Entidades da Igreja Católica divulgam carta de apoio à moradores do Banhado, em São José

Por Thais Perez |
| Tempo de leitura: 2 min
RESISTÊNCIA.rMoradores não concordam com desocupação das casas do Banhado, em São José dos Campos
RESISTÊNCIA.rMoradores não concordam com desocupação das casas do Banhado, em São José dos Campos

A Comissão de Justiça e Paz da CNBB (Conferência Nacional dos Bispos do Brasil) e outras entidades religiosas assinaram uma carta aberta em apoio aos moradores da comunidade do Banhado, localizada no centro de São José dos Campos. O documento foi encaminhado à prefeitura de São José e ao governo de São Paulo.
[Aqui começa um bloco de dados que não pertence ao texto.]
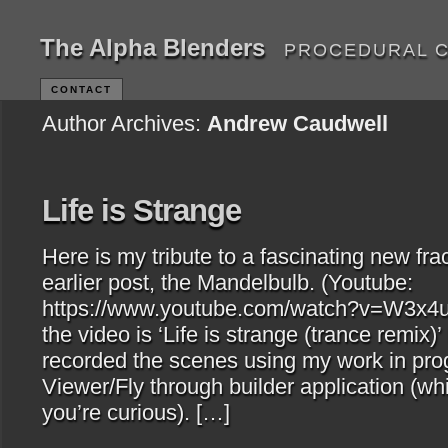
The Alpha Blenders
PROCEDURAL 
CONTACT
Author Archives:
Andrew Caudwell
Life is Strange
Here is my tribute to a fascinating new frac
earlier post, the Mandelbulb. (Youtube:
https://www.youtube.com/watch?v=W3x4u
the video is ‘Life is strange (trance remix)’
recorded the scenes using my work in pr
Viewer/Fly through builder application (whi
you’re curious). […]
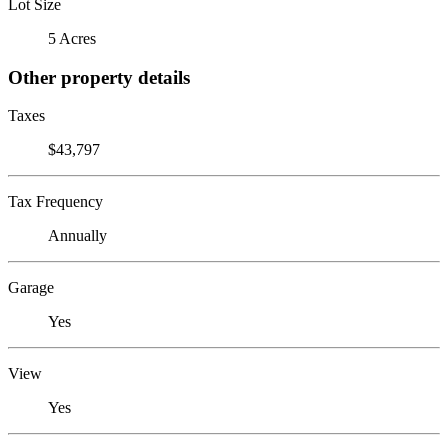
Lot Size
5 Acres
Other property details
Taxes
$43,797
Tax Frequency
Annually
Garage
Yes
View
Yes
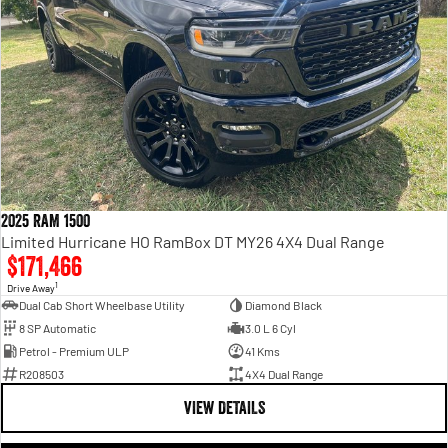
2025 RAM 1500
Limited Hurricane HO RamBox DT MY26 4X4 Dual Range
$171,466
1
Drive Away
Dual Cab Short Wheelbase Utility
Diamond Black
8 SP Automatic
3.0 L 6 Cyl
Petrol - Premium ULP
41 Kms
R208503
4X4 Dual Range
VIEW DETAILS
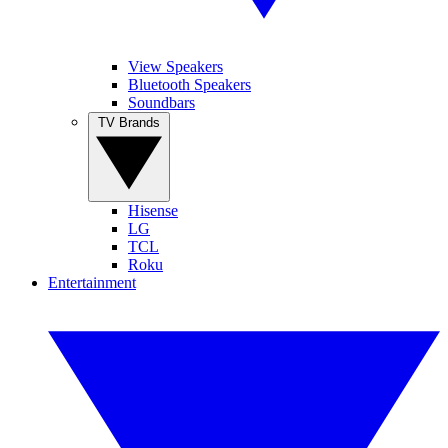
View Speakers
Bluetooth Speakers
Soundbars
TV Brands
Hisense
LG
TCL
Roku
Entertainment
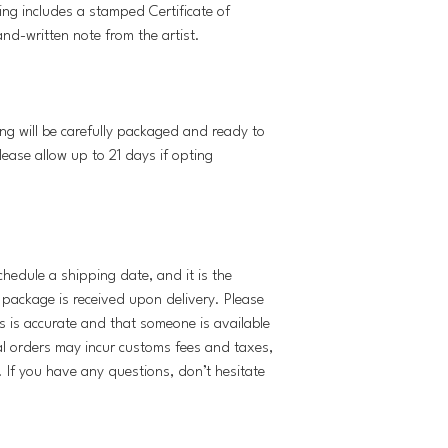
ing includes a stamped Certificate of
and-written note from the artist.
ng will be carefully packaged and ready to
lease allow up to 21 days if opting
schedule a shipping date, and it is the
e package is received upon delivery. Please
s is accurate and that someone is available
al orders may incur customs fees and taxes,
y. If you have any questions, don’t hesitate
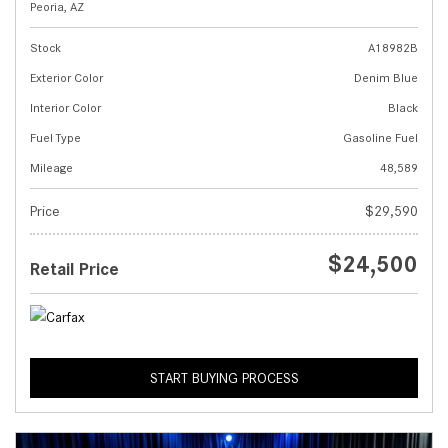
Peoria, AZ
Stock
A18982B
Exterior Color
Denim Blue
Interior Color
Black
Fuel Type
Gasoline Fuel
Mileage
48,589
Price
$29,590
$24,500
Retail Price
START BUYING PROCESS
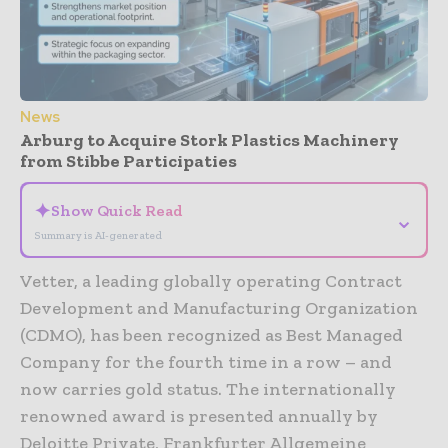
News
Arburg to Acquire Stork Plastics Machinery
from Stibbe Participaties
✦
Show Quick Read
⌄
Summary is AI-generated
Vetter, a leading globally operating Contract
Development and Manufacturing Organization
(CDMO), has been recognized as Best Managed
Company for the fourth time in a row – and
now carries gold status. The internationally
renowned award is presented annually by
Deloitte Private, Frankfurter Allgemeine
Além da Comissão de Justiça e Paz da região sul, assinaram também a CEBS (Comunidades Eclesiais de Base), a Comissão Socioambiental da Diocese São José dos Campos, a Comissão Sociotransformadora – Diocese de Taubaté, Irmandade dos Mártires da América Latina, entre outras entidades religiosas ligadas à Igreja Católica.

Leia também: Anderson defende demolições e diz que criminosos usam moradores do Banhado como 'escudo'

"Os cristãos e as pessoas de boa vontade têm como missão a transformação social, para uma sociedade onde a solidariedade, fraternidade, justiça social e redução da desigualdade são defendidos como valores evangélicos", diz a carta aberta.
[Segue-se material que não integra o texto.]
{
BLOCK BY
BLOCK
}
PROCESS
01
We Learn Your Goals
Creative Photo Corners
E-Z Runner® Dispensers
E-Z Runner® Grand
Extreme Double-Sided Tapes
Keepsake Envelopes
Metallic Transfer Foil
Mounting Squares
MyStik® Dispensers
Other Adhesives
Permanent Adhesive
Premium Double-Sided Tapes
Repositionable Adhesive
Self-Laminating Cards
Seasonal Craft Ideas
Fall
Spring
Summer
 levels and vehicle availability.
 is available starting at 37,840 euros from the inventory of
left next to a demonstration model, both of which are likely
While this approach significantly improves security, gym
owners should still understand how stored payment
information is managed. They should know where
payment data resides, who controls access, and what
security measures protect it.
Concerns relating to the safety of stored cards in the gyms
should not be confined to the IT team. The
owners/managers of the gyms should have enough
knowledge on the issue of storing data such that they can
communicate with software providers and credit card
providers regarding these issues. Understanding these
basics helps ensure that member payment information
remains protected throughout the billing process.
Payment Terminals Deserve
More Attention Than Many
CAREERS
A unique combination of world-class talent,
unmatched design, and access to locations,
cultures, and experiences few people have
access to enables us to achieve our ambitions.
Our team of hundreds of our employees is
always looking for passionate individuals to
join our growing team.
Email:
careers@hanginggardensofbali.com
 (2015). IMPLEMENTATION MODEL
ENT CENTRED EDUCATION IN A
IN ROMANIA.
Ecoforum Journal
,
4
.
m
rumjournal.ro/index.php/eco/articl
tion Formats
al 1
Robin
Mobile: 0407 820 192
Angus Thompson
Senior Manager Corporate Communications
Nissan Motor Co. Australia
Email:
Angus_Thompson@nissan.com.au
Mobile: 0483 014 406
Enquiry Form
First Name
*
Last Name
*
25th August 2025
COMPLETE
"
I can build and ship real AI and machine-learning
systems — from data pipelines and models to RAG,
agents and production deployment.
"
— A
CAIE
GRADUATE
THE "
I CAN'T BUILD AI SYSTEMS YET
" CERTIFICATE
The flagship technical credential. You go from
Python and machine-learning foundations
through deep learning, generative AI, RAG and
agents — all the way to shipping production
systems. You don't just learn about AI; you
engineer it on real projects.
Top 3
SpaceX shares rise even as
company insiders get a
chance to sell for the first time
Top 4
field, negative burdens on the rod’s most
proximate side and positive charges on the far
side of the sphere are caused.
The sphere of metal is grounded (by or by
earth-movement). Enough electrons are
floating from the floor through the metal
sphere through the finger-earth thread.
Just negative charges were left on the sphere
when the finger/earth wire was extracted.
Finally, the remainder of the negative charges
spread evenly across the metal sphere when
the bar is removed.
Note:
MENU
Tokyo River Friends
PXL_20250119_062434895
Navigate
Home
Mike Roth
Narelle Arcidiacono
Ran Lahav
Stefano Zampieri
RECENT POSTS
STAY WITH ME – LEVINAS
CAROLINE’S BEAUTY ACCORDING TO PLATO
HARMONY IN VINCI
"A comunidade organizada tem direito à moradia digna e o dinheiro não vale mais que a vida", continua. "Conclamamos as autoridades civis para a urgente retirada da ocupação da Polícia Militar e GCM (Guarda Civil Municipal) do Banhado, assim como o cumprimento do devido trâmite judicial em curso", pede o documento.
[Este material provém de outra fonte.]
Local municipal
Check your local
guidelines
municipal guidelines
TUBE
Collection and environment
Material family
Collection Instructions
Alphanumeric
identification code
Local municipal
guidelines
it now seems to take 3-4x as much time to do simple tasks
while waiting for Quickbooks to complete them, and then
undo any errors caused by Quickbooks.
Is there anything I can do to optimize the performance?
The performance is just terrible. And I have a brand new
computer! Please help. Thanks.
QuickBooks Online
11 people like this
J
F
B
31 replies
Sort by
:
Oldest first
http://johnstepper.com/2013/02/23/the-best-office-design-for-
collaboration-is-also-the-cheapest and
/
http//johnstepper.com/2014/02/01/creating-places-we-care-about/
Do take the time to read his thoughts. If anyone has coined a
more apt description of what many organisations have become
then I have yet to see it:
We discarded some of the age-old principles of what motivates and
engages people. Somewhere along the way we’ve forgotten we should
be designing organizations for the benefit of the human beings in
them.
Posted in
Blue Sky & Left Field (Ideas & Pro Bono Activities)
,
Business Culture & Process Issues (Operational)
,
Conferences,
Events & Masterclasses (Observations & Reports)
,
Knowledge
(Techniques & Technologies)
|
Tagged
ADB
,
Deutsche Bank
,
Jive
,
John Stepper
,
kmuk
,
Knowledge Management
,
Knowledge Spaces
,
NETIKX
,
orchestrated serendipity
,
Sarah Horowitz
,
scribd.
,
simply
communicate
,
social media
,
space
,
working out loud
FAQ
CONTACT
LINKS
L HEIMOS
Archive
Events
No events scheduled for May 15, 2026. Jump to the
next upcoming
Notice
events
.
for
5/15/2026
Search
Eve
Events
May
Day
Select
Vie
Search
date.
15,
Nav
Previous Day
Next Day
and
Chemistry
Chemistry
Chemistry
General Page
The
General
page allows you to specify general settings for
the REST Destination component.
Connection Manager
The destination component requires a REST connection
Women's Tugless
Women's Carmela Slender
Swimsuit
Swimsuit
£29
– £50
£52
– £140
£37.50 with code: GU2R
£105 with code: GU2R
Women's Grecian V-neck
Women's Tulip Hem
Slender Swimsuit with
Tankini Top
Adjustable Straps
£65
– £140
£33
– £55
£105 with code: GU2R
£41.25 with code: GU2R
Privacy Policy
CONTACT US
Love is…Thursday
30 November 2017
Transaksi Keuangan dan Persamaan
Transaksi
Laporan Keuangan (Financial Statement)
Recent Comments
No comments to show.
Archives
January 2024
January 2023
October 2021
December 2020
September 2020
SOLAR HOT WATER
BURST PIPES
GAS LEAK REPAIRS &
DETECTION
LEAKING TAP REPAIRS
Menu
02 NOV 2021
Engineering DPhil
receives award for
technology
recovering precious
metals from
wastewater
Leia mais: Justiça cobra explicação sobre demolições no Banhado pela segunda vez em 20 dias

"A intenção é que essa carta possa ser lida nas missas, nas reuniões pastorais, em outras entidades não-católicas também, que a sociedade de São José entenda o quanto essas famílias estão, de certa forma, sendo torturadas pelo poder público", explica Professor Ronaldo Santos da Comissão Justiça e Paz do Regional Sul 1, da CNBB.

CONTEXTO

No dia 23 de agosto, uma ação orquestrada pela prefeitura demoliu sete edificações do bairro, incluindo três casas de alvenaria que, segundo os moradores, estavam ocupadas. 

A juíza Naira Barbosa, da 2ª Vara da Fazenda de São José, pediu explicações à prefeitura e proibiu novas remoções.